==== Entries shown ====

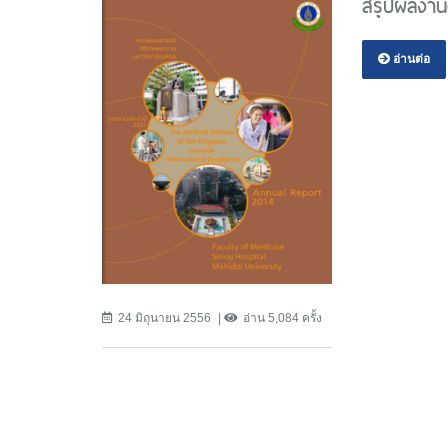
สรุปผลงาน
อ่านต่อ
24 มิถุนายน 2556
อ่าน 5,084 ครั้ง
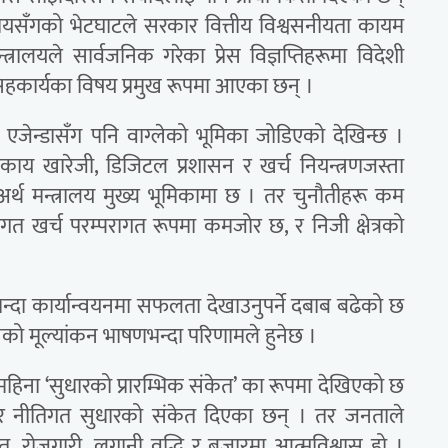
त निकायसँगको भेटघाटले सरकार वित्तीय विश्वसनीयता कायम
त्रालयले सार्वजनिक गरेका प्रेस विज्ञप्तिहरूमा विदेशी
ा सहकार्यका विषय प्रमुख रूपमा आएका छन् ।
एजेन्डासँग पनि वाग्लेको भूमिका जोडिएको देखिन्छ ।
ाय खारेजी, डिजिटल प्रशासन र खर्च नियन्त्रणजस्ता
 अर्थ मन्त्रालय मुख्य भूमिकामा छ । तर चुनौतीहरू कम
त खर्च परम्परागत रूपमा कमजोर छ, र निजी क्षेत्रको
न्दा कार्यान्वयनमा सफलता देखाउनुपर्ने दबाब बढेको छ
को मूल्यांकन भाषणभन्दा परिणामले हुनेछ ।
ो डेढ महिना ‘सुधारको प्रारम्भिक संकेत’ का रूपमा देखिएको छ
 र नीतिगत सुधारको संकेत दिएका छन् । तर जनताले
हत, रोजगारी, लगानी वृद्धि र बजारमा आत्मविश्वास हो ।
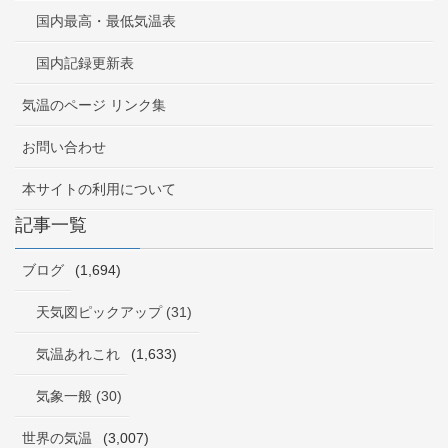
国内最高・最低気温表
国内記録更新表
気温のページ リンク集
お問い合わせ
本サイトの利用について
記事一覧
ブログ
(1,694)
天気図ピックアップ (31)
気温あれこれ
(1,633)
気象一般 (30)
世界の気温
(3,007)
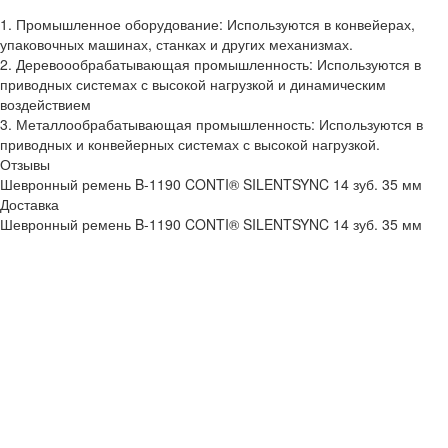
1. Промышленное оборудование: Используются в конвейерах,
упаковочных машинах, станках и других механизмах.
2. Деревоообрабатывающая промышленность: Используются в
приводных системах с высокой нагрузкой и динамическим
воздействием
3. Металлообрабатывающая промышленность: Используются в
приводных и конвейерных системах с высокой нагрузкой.
Отзывы
Шевронный ремень B-1190 CONTI® SILENTSYNC 14 зуб. 35 мм
Доставка
Шевронный ремень B-1190 CONTI® SILENTSYNC 14 зуб. 35 мм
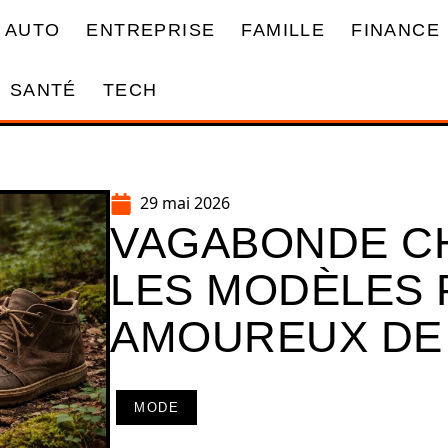
AUTO
ENTREPRISE
FAMILLE
FINANCE
SANTÉ
TECH
29 mai 2026
VAGABONDE C
LES MODÈLES 
AMOUREUX DE 
MODE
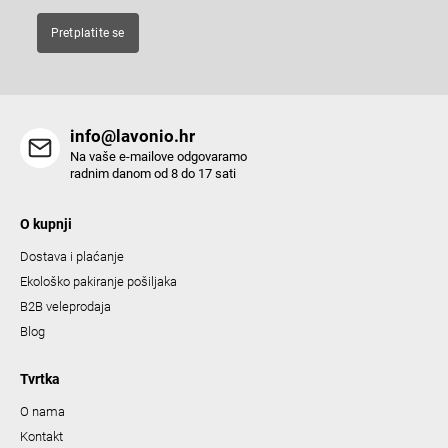
t
Pretplatite se
r
o
l
s
info@lavonio.hr
Na vaše e-mailove odgovaramo
radnim danom od 8 do 17 sati
O kupnji
Dostava i plaćanje
Ekološko pakiranje pošiljaka
B2B veleprodaja
Blog
Tvrtka
O nama
Kontakt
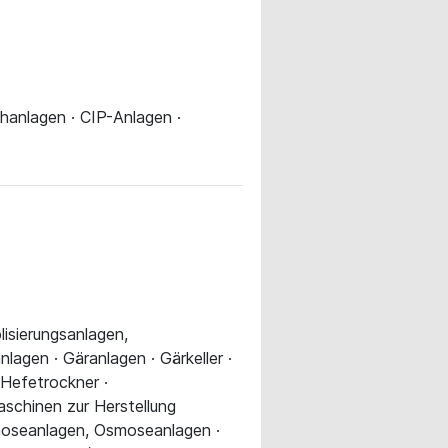
chanlagen · CIP-Anlagen ·
lisierungsanlagen,
lagen · Gäranlagen · Gärkeller ·
 Hefetrockner ·
aschinen zur Herstellung
smoseanlagen, Osmoseanlagen ·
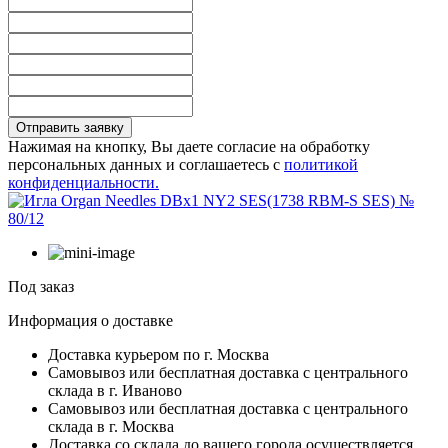
Отправить заявку
Нажимая на кнопку, Вы даете согласие на обработку
персональных данных и соглашаетесь с
политикой
конфиденциальности.
Под заказ
Информация о доставке
Доставка курьером по г. Москва
Самовывоз или бесплатная доставка с центрального
склада в г. Иваново
Самовывоз или бесплатная доставка с центрального
склада в г. Москва
Доставка со склада до вашего города осуществляется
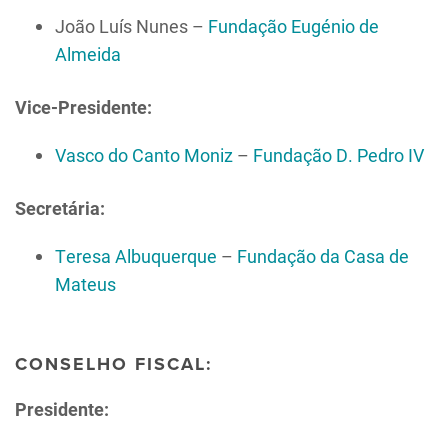
João Luís Nunes
–
Fundação Eugénio de
Almeida
Vice-Presidente:
Vasco do Canto Moniz
–
Fundação D. Pedro IV
Secretária:
Teresa Albuquerque
–
Fundação da Casa de
Mateus
CONSELHO FISCAL:
Presidente:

====

## Exercise
Only the lines from the line that contains "त खर्च परम्परागत" through the end of the entries are to be written out, exactly and without pictures, both ends included.

## Reply to the exercise
त खर्च परम्परागत रूपमा कमजोर छ, र निजी क्षेत्रको
न्दा कार्यान्वयनमा सफलता देखाउनुपर्ने दबाब बढेको छ
को मूल्यांकन भाषणभन्दा परिणामले हुनेछ ।
ो डेढ महिना ‘सुधारको प्रारम्भिक संकेत’ का रूपमा देखिएको छ
 र नीतिगत सुधारको संकेत दिएका छन् । तर जनताले
हत, रोजगारी, लगानी वृद्धि र बजारमा आत्मविश्वास हो ।
国内最高・最低気温表
国内記録更新表
気温のページ リンク集
お問い合わせ
本サイトの利用について
記事一覧
ブログ
(1,694)
天気図ピックアップ (31)
気温あれこれ
(1,633)
気象一般 (30)
世界の気温
(3,007)
1. Промышленное оборудование: Используются в конвейерах,
упаковочных машинах, станках и других механизмах.
2. Деревоообрабатывающая промышленность: Используются в
приводных системах с высокой нагрузкой и динамическим
воздействием
3. Металлообрабатывающая промышленность: Используются в
приводных и конвейерных системах с высокой нагрузкой.
Отзывы
Шевронный ремень B-1190 CONTI® SILENTSYNC 14 зуб. 35 мм
Доставка
Шевронный ремень B-1190 CONTI® SILENTSYNC 14 зуб. 35 мм
AUTO
ENTREPRISE
FAMILLE
FINANCE
SANTÉ
TECH
29 mai 2026
VAGABONDE C
LES MODÈLES 
AMOUREUX DE 
MODE
t
Pretplatite se
r
o
l
s
info@lavonio.hr
Na vaše e-mailove odgovaramo
radnim danom od 8 do 17 sati
O kupnji
Dostava i plaćanje
Ekološko pakiranje pošiljaka
B2B veleprodaja
Blog
Tvrtka
O nama
Kontakt
chanlagen · CIP-Anlagen ·
lisierungsanlagen,
lagen · Gäranlagen · Gärkeller ·
 Hefetrockner ·
aschinen zur Herstellung
smoseanlagen, Osmoseanlagen ·
Отправить заявку
Нажимая на кнопку, Вы даете согласие на обработку
персональных данных и соглашаетесь с
политикой
конфиденциальности.
Под заказ
Информация о доставке
Доставка курьером по г. Москва
Самовывоз или бесплатная доставка с центрального
склада в г. Иваново
Самовывоз или бесплатная доставка с центрального
склада в г. Москва
Доставка со склада до вашего города осуществляется
João Luís Nunes
–
Fundação Eugénio de
Almeida
Vice-Presidente:
Vasco do Canto Moniz
–
Fundação D. Pedro IV
Secretária:
Teresa Albuquerque
–
Fundação da Casa de
Mateus
CONSELHO FISCAL:
Presidente:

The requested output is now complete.